More about HKUST
Two Popular Queries in Massive Multidimensional Datasets
PhD Thesis Proposal Defence Title: "Two Popular Queries in Massive Multidimensional Datasets" by Miss Wuman Luo ABSTRACT: The arrival of cyber-physical system era is changing data analysis in many ways. Driven by the advances in Internet and sensor techniques, the amount of multidimensional contents, such as images, trajectories, and video clips, has grown to an unprecedented level. Supporting multidimensional objects in large scale requires significant extensions from traditional databases. One critical issue is indexing and query processing. In this proposal, we discuss two types of queries in massive multidimensional datasets: high-dimensional similarity join and the most frequent path finding.

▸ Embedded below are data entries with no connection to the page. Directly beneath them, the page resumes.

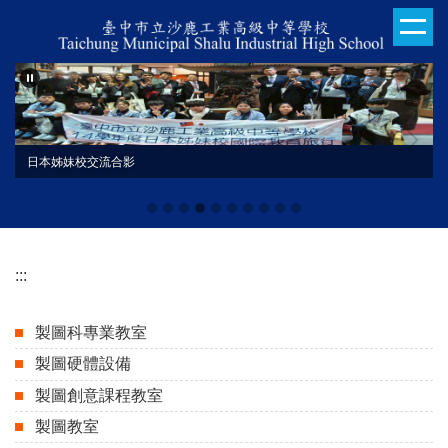
跳
到
主
要
內
容
區
日本姊妹校交流合影
:::
製圖科專業教室
製圖硬體設備
製圖創意課程教室
製圖教室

In the first part of this proposal, we study how to perform parallel high-dimensional joins in the MapReduce paradigm. Specifically, we propose a cost model to demonstrate that it is important to take both communication and computation costs into accounts as dimensionality and data volume increases. To this end, we propose an efficient compression approach which can help significantly reduce both these costs. Moreover, we design two parallel frameworks which can scale up to massive data sizes and very high dimensionality. In the second part of this proposal, we address the problem of path finding by evaluating the desirability of a path from a novel perspective, i.e., how frequently the path has been taken within the given time constraints. This new query not only helps users to learn from the experiences of the past travelers, but also takes the variability of road and traffic conditions into account. To achieve this goal, we firstly design two indexes for efficient trajectory searching and splitting. After that, we develop a "footmark graph“ construction algorithm to calculate the road segment frequencies from raw trajectories. Finally, we propose a most ”frequent path finding“ algorithm based on the ”more frequent“ relation in a dynamic programming manner. Date: Friday, 15 June 2012 Time: 1:30pm - 3:30pm Venue: Room 3501 lifts 25/26 Committee Members: Prof. Lionel Ni (Supervisor) Dr. Qiong Luo (Chairperson) Dr. Lei Chen Dr. Lin Gu **** ALL are Welcome ****